• [About this exercise] Go through the listing below and state how many lines hold the word "Allianz", giving only the number.

• [Supplied material]
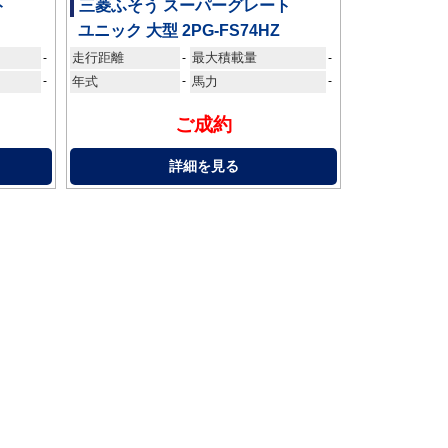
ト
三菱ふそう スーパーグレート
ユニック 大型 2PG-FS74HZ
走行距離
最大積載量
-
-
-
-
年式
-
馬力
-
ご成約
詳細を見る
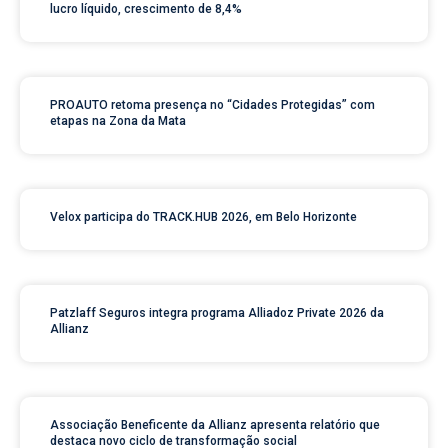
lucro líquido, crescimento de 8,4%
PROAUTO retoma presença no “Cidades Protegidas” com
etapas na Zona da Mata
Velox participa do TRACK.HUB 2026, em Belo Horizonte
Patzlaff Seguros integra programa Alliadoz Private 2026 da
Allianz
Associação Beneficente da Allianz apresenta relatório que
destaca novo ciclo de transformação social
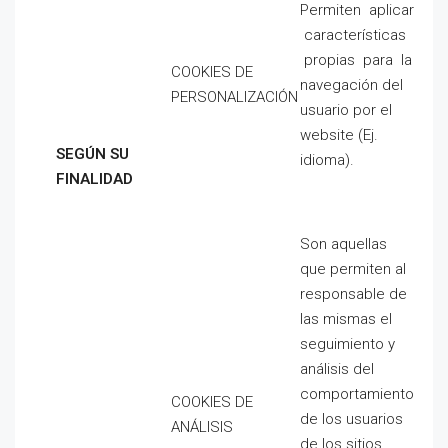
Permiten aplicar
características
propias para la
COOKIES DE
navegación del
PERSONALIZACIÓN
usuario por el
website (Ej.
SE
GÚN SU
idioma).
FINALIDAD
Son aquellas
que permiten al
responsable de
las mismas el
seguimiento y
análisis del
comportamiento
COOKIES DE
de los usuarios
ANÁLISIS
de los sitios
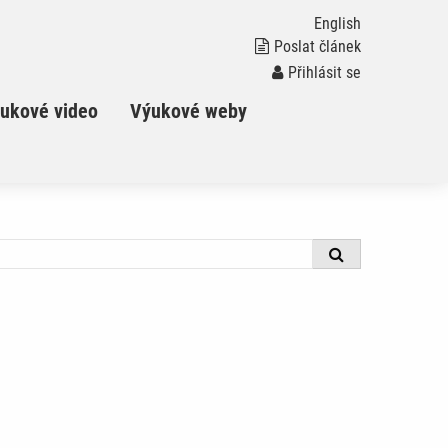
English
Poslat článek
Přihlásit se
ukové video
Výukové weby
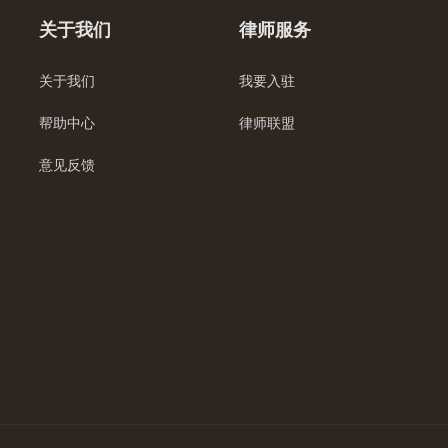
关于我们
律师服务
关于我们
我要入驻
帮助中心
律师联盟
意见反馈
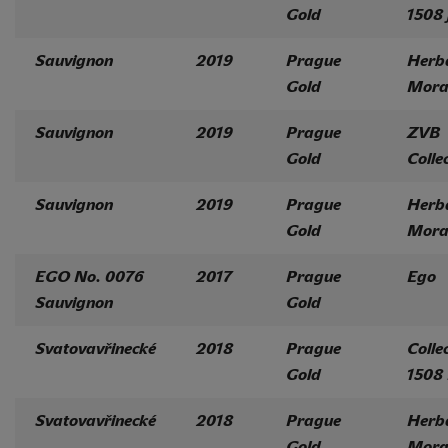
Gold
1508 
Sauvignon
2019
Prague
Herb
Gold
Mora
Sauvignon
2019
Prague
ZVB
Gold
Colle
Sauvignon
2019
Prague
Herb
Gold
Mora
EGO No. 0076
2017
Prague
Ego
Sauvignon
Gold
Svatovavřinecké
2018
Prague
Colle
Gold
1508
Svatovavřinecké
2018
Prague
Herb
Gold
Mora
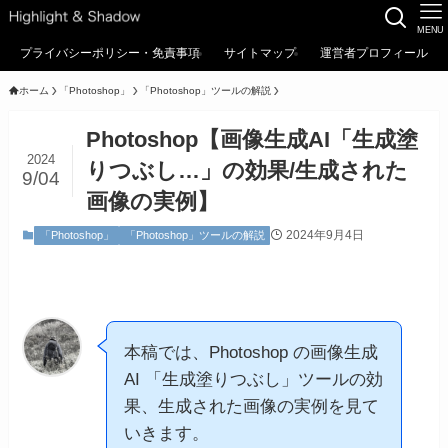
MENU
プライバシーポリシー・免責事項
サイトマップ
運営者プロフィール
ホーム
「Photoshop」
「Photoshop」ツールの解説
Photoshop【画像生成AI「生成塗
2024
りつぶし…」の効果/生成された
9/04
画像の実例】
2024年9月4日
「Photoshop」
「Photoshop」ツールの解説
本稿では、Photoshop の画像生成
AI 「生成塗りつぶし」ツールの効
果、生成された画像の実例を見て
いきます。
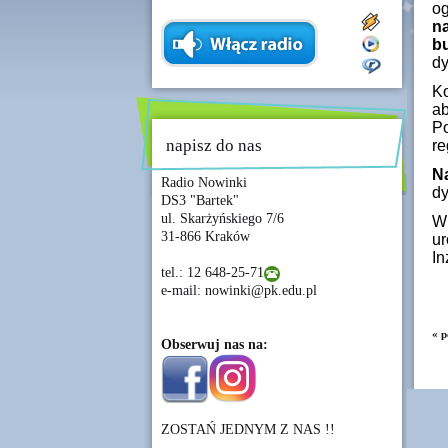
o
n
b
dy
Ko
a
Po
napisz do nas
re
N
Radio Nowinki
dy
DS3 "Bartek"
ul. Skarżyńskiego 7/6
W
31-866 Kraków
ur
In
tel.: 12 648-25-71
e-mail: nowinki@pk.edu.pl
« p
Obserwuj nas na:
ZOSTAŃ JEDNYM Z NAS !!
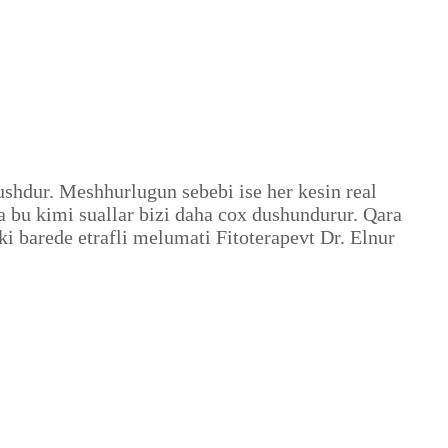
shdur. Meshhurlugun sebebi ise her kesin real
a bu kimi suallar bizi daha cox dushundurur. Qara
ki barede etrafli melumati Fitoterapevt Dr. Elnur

• [The completed task] 2